9. **Source Provenance + Audit Log** — Per-source list with tier. Search summary table (#, query, classification, sources returned, sources cited). Three counts + per-tier counts. Failed searches. BYOK-MCP usage flag.
### Styling
Arial 12pt body, navy headings (#1a3a5c), light blue table headers (#e8f0f8), red red-flag callout, green conversation-hook callout.
### Hyperlink patterns
```js
new ExternalHyperlink({
link: "https://...",
children: [new TextRun({ text: title, style: "Hyperlink" })],
});
```
## Phase 10: Deliver
- Save: `<output-dir>/dossier_<entity-slug>_<YYYY-MM-DD>.docx`
- Chat summary: file path + **verdict on hypothesis** + audit counts + tier breakdown + BYOK MCPs used (if any)
- Validate: check zip integrity with `python3 -c "import zipfile,sys; zipfile.ZipFile(sys.argv[1]).testzip()" <docx>` (no output = intact), then confirm the required sections are present
## Tooling
| Script | Role |
|---|---|
| `scripts/citation_tracker.py` | Three-count audit + supporting/disconfirming classification + source-tier tagging at `~/.dossier_sessions/<session>.json` |
| `scripts/disconfirming_evidence_balance.py` | Verifies ≥30% of search budget allocated to disconfirming queries; warns if biased |
| `scripts/source_tier_classifier.py` | URL → primary / secondary / tertiary classification via domain heuristics |
## References
- [`references/hypothesis_testing_discipline.md`](references/hypothesis_testing_discipline.md) — ≥30% rule + decision-grade vs encyclopedic (7+ sources)
- [`references/subject_type_source_matrix.md`](references/subject_type_source_matrix.md) — person/company/nonprofit/gov source matrices (7+ sources)
- [`references/conversation_hook_quality.md`](references/conversation_hook_quality.md) — finding-tied hook discipline (7+ sources)
## Error Handling
| Failure | Behavior |
|---|---|
| Subject name ambiguous | Refuse to proceed.
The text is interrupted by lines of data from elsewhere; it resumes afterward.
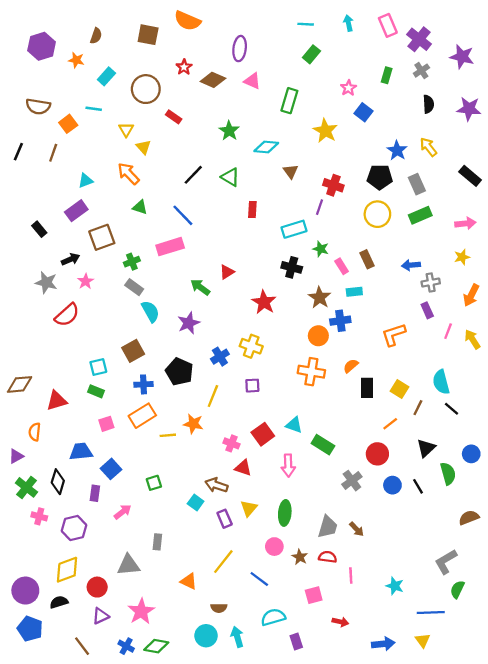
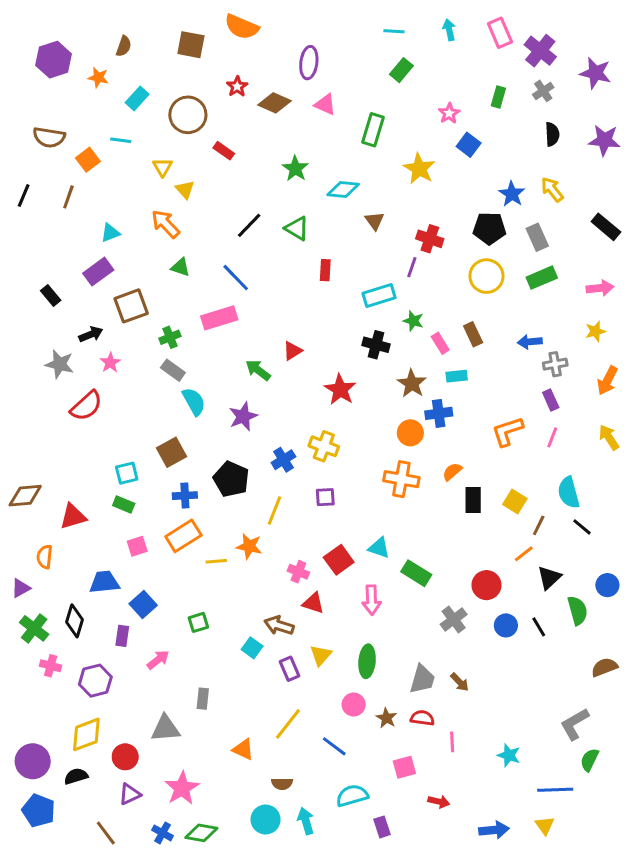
pink line: (448, 331) -> (552, 437), moved
orange line: (390, 424) -> (524, 554), moved

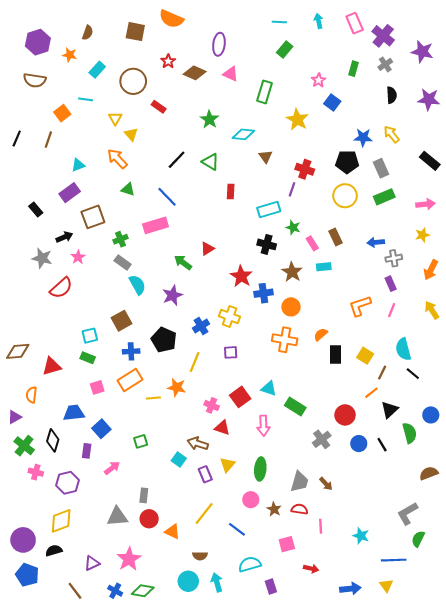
brown semicircle: (49, 137) -> (35, 80), moved
blue star: (512, 194) -> (363, 137), turned -30
blue cross: (439, 413) -> (263, 293), moved
red circle: (125, 757) -> (149, 519), moved

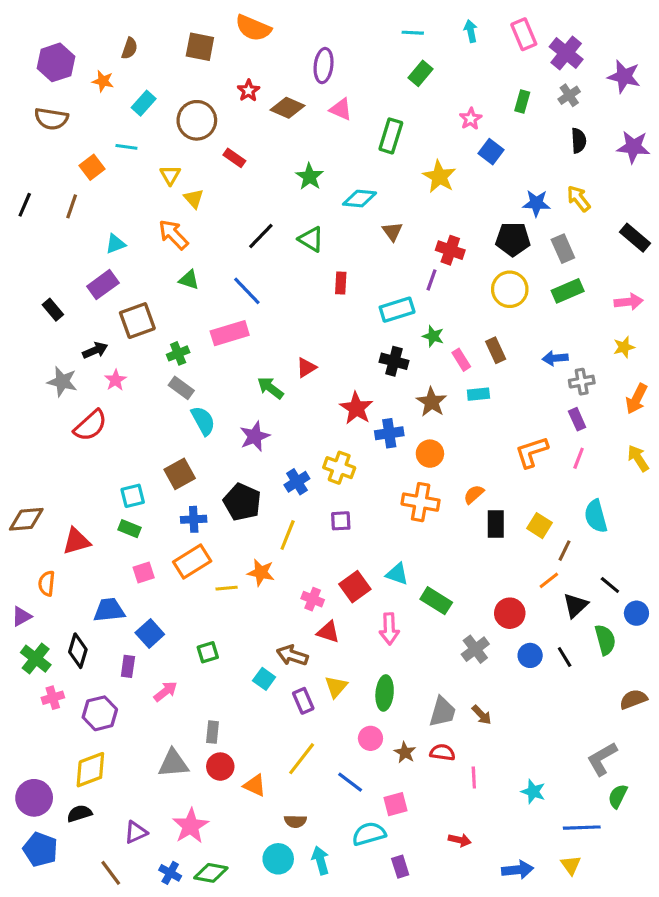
black line: (413, 374) -> (610, 585), moved
pink cross: (36, 472) -> (53, 698), turned -32
pink square: (287, 544) -> (396, 804), moved

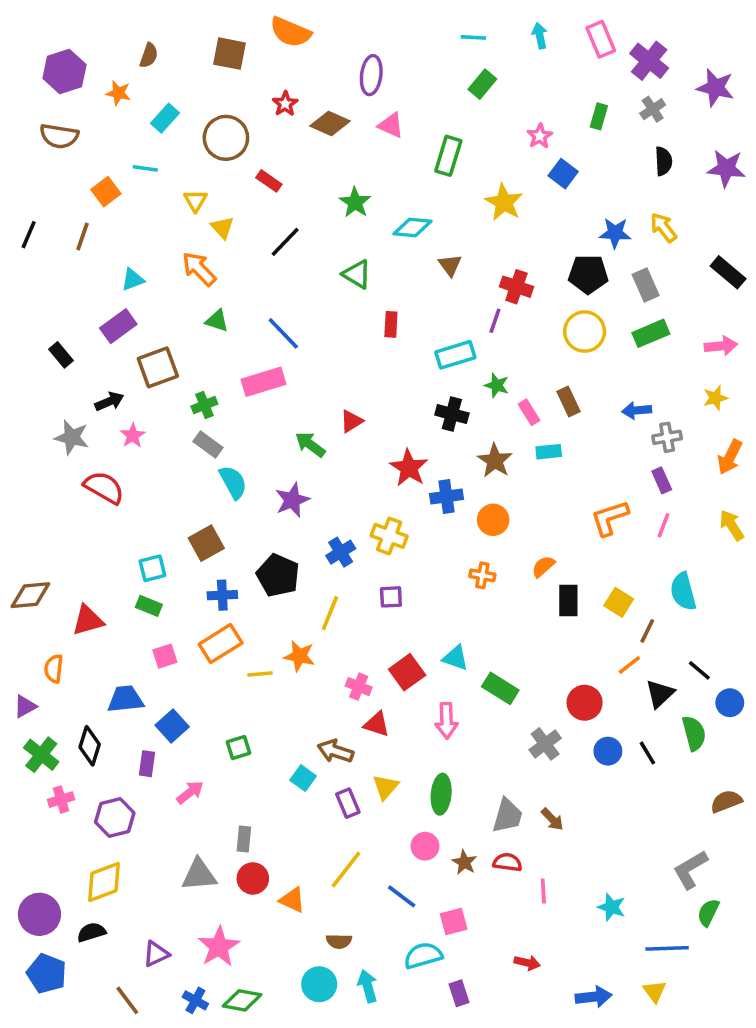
black line: (261, 236) -> (285, 242), moved
red semicircle: (90, 425) -> (104, 488), turned -108
orange cross: (421, 502) -> (482, 575), size x0.6

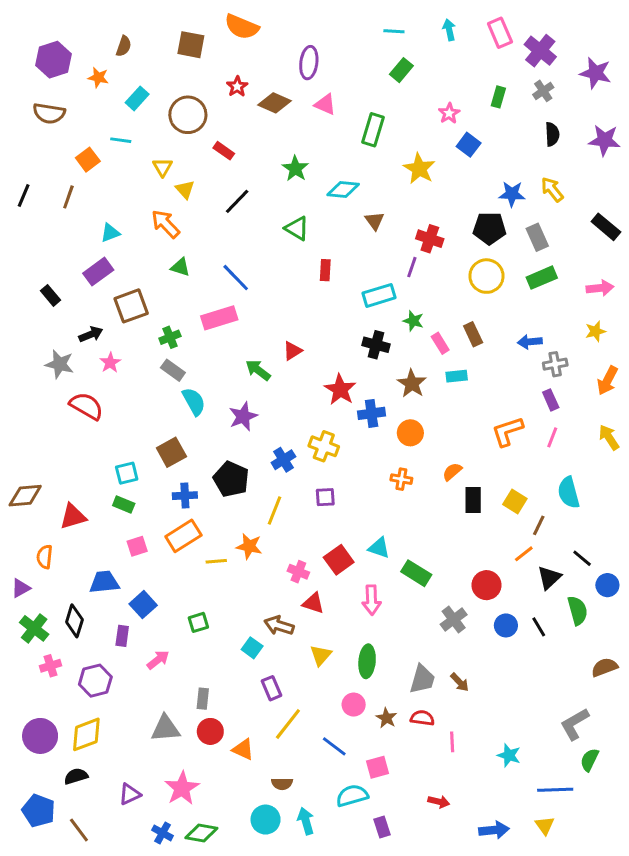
purple rectangle: (348, 803) -> (272, 688), moved
purple circle: (39, 914) -> (40, 736), moved
brown line: (127, 1000) -> (79, 830), moved

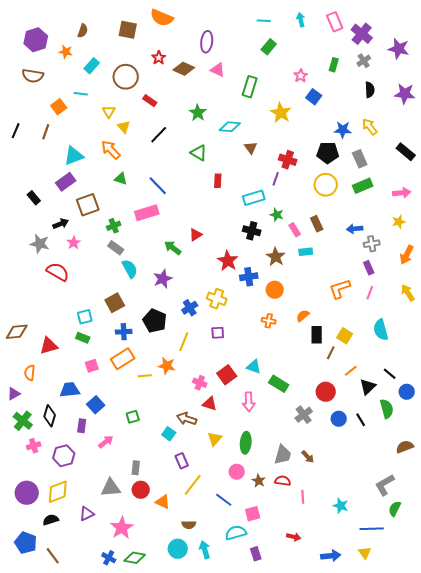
cyan triangle: (110, 233) -> (74, 156), size x1.5
brown line: (539, 525) -> (331, 353), moved
purple triangle: (130, 794) -> (87, 514), moved

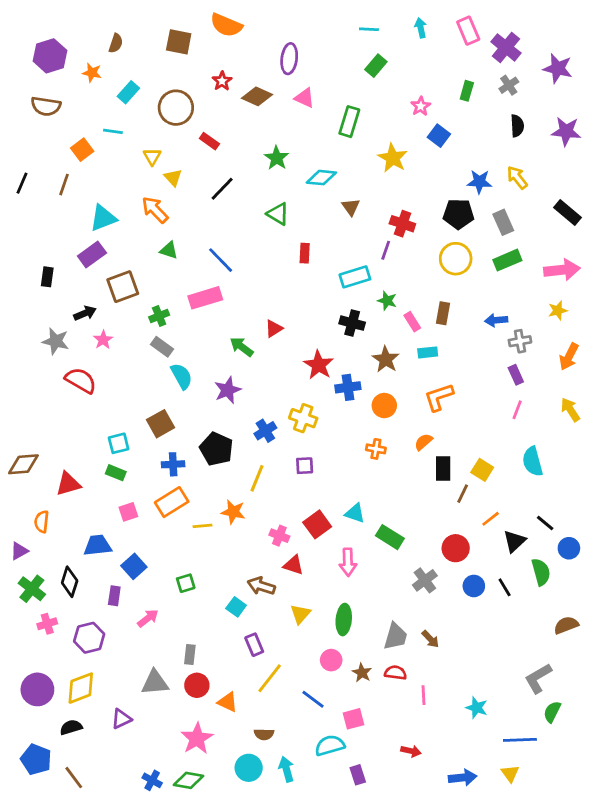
pink arrow: (402, 193) -> (562, 270), size x1.4
black rectangle: (34, 198) -> (47, 277), turned 48
brown rectangle: (317, 224) -> (443, 313), turned 35
orange L-shape: (340, 289) -> (439, 397), moved
pink star: (122, 528) -> (197, 738), moved

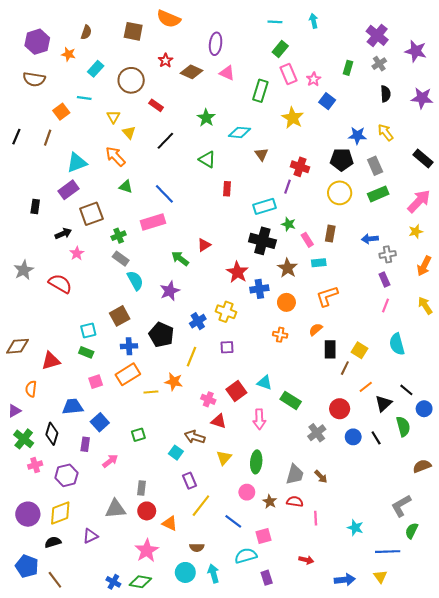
pink rectangle: (468, 31) -> (289, 74), moved
pink arrow: (562, 270) -> (419, 201), turned -40
black cross: (352, 323) -> (262, 241), size x1.4
gray star: (56, 341) -> (24, 270), moved, turned 30

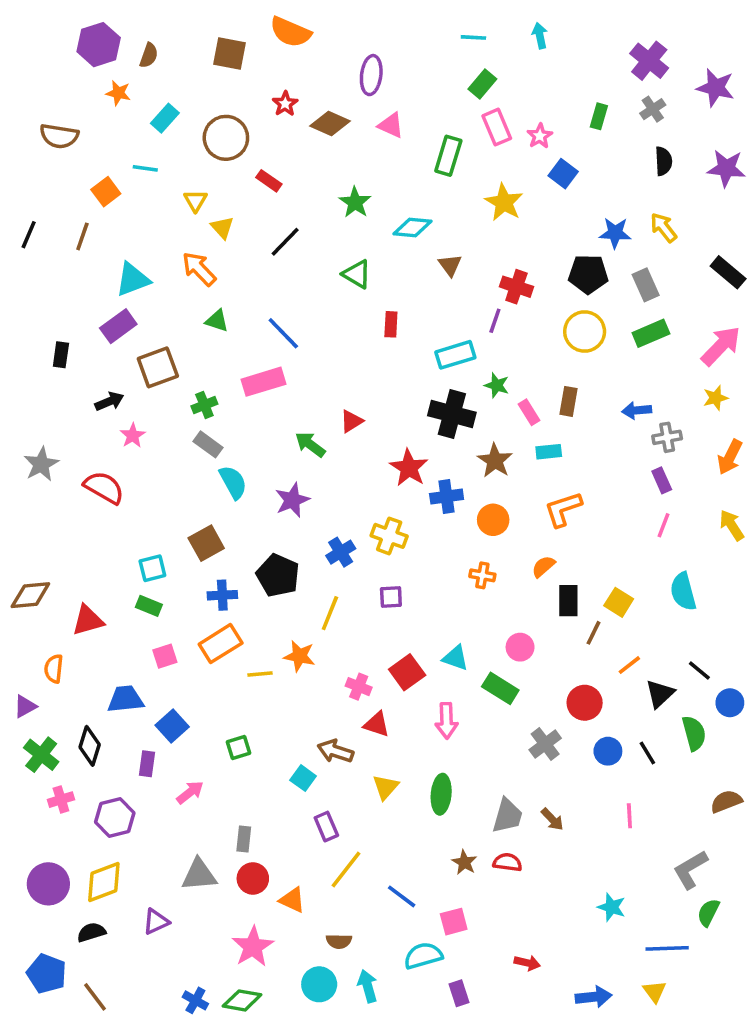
purple hexagon: (37, 42) -> (99, 45), moved
pink circle: (247, 492) -> (520, 647), moved
pink line: (316, 518) -> (629, 816), moved

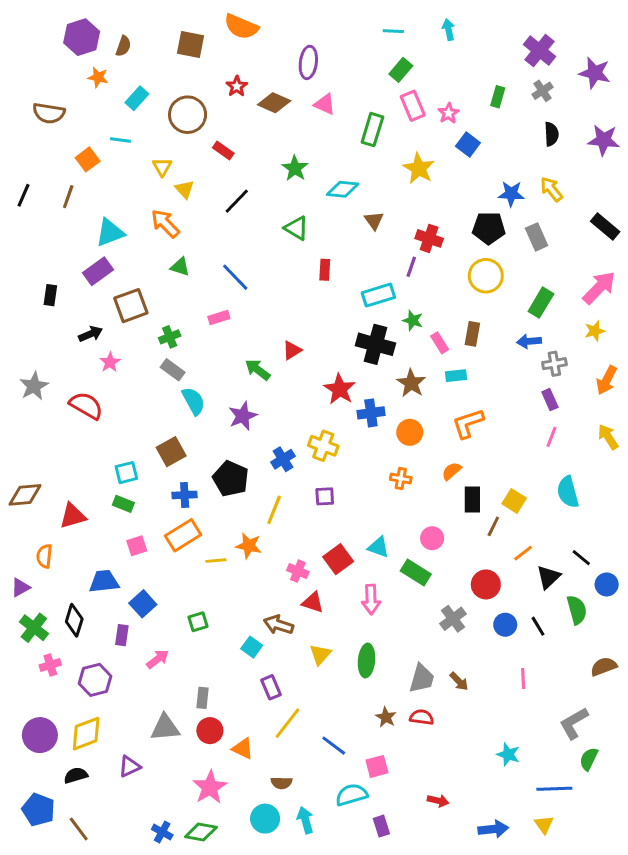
green rectangle: (651, 333) -> (541, 303), moved, turned -36
pink rectangle: (264, 382) -> (219, 317), size x0.6

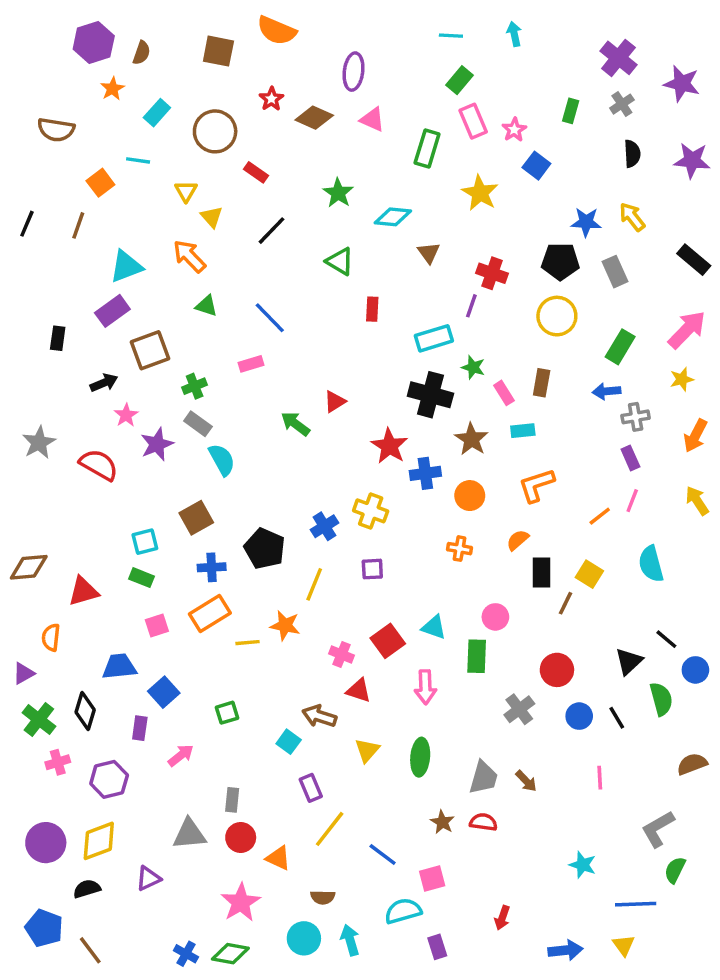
orange star: (98, 77) -> (112, 89), turned 30
purple star: (243, 416) -> (157, 444), moved
orange line: (523, 553) -> (600, 516), moved
green rectangle: (416, 573) -> (477, 656), turned 60
red arrow: (438, 801) -> (502, 918), turned 96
Re-ask Q1 with disambiguating identifier. |
| User refuses to state hypothesis | Push back once. If still refused, fall back to "what's the most surprising thing I could find?" implicit hypothesis. Flag in audit. |
| Subject has zero public footprint | Surface explicitly. Suggest different name or early-stage. Don't fabricate. |
| LinkedIn scrape blocked | Note in audit; fall back to WebSearch; suggest user verify manually. |
| SEC EDGAR fails | Retry once. If still failing, note "public filings not retrieved" and continue. |
| Sentiment data sparse | Mark reputation section as "limited public signal"; don't infer from training. |
| Sensitive topic surfaces (Q6 exclusion) | Exclude from DOCX. Note in chat (not in DOCX) so user knows the exclusion was honored. |
| 3 consecutive tool failures | Stop, alert user, share collected so far. |
| DOCX generation fails | Save raw data as JSON fallback. |
## Anti-Patterns To Reject
- Producing a dossier without forcing Q4 hypothesis
- Allocating <30% of search budget to disconfirming evidence
- Batching intake questions
- Accepting ambiguous subject names
- Generic conversation hooks ("ask about their roadmap")
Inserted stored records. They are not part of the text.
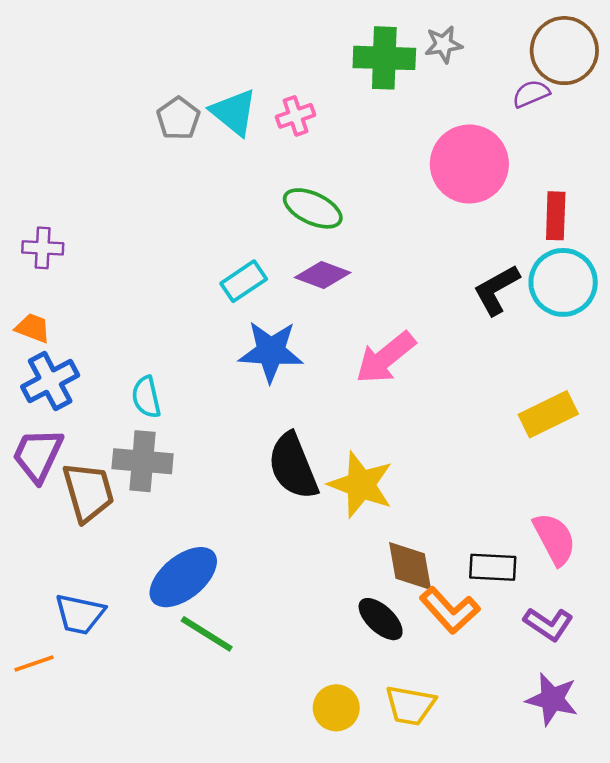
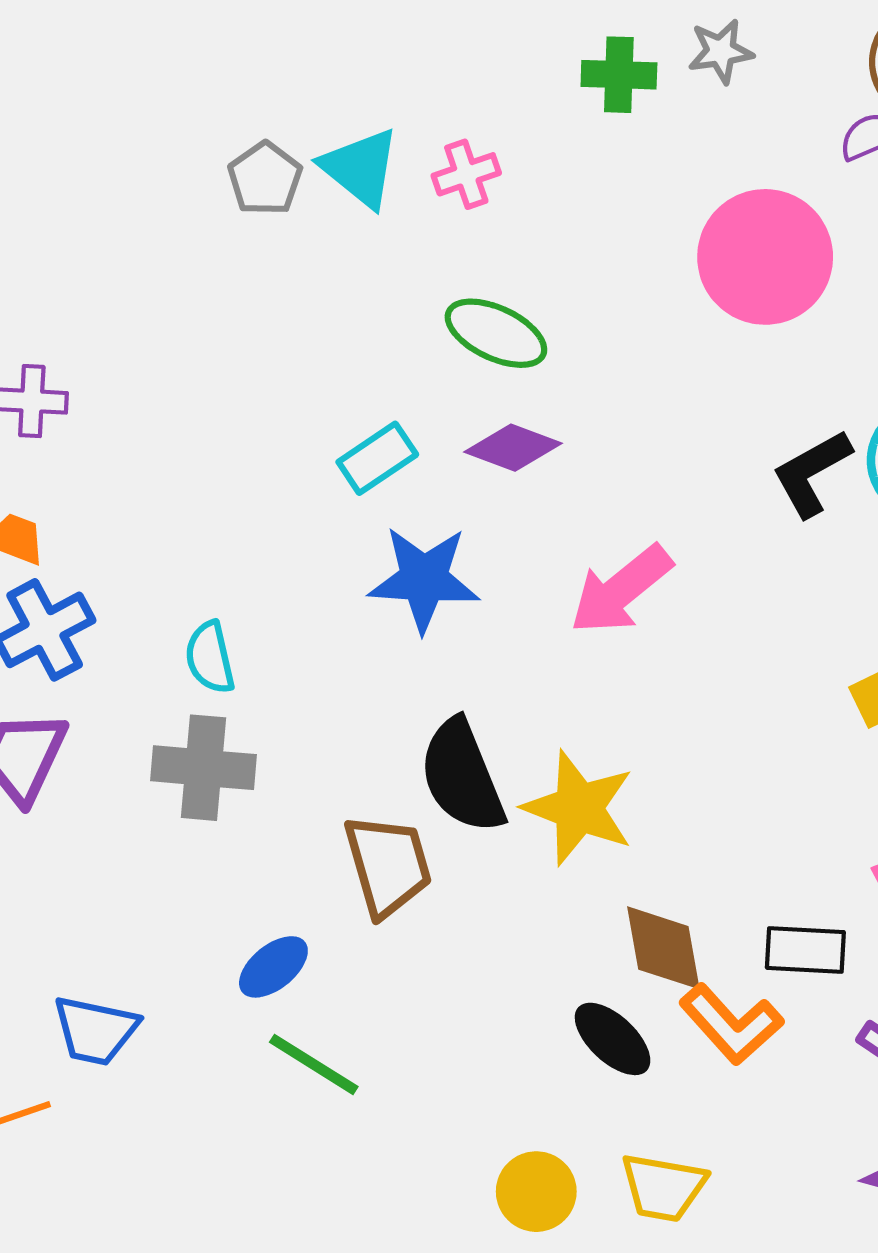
green cross: (384, 58) -> (619, 75), size x0.7
brown trapezoid: (88, 492) -> (388, 865), moved
blue ellipse: (183, 577) -> (273, 967), size x0.6

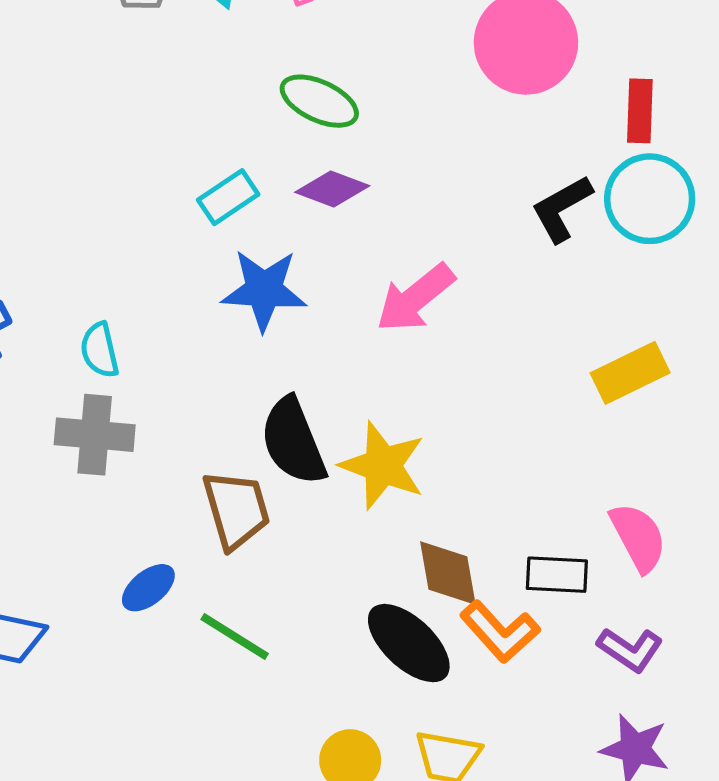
black ellipse: (613, 1039) -> (409, 643), size x1.4
green line: (314, 1064) -> (235, 637), moved

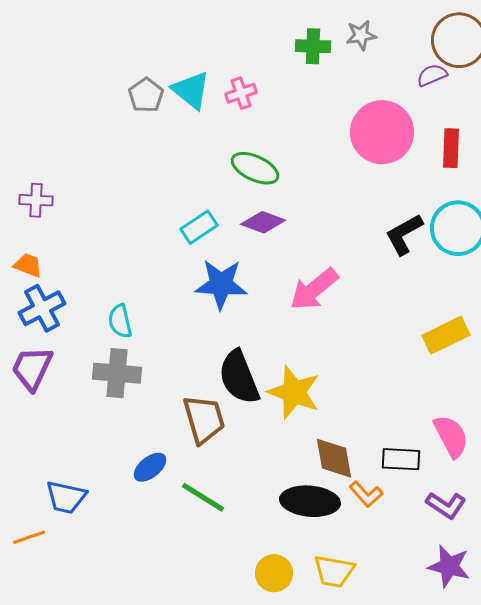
red rectangle: (640, 111) -> (451, 148), moved
orange L-shape: (500, 632) -> (366, 494), size x0.7
black ellipse: (409, 643) -> (310, 501), turned -38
- Sensationalizing red flags (tier them, don't editorialize)
- Skipping the source-reliability tier on flags
- Fabricating coverage when LinkedIn or scraping is blocked
- Using BYOK-MCP data without flagging in audit log
- Including sensitive topics user excluded in Q6
- Confirmation-biased verdict ("SUPPORTED" without engaging with disconfirming evidence)
---
**Version:** 1.0.0
**Source spec:** [`megaprompts/12-dossier-megaprompt.md`](../../../../megaprompts/12-dossier-megaprompt.md)
**Build pattern:** Path B (direct conversion). Research-pack sibling, hypothesis-testing variant.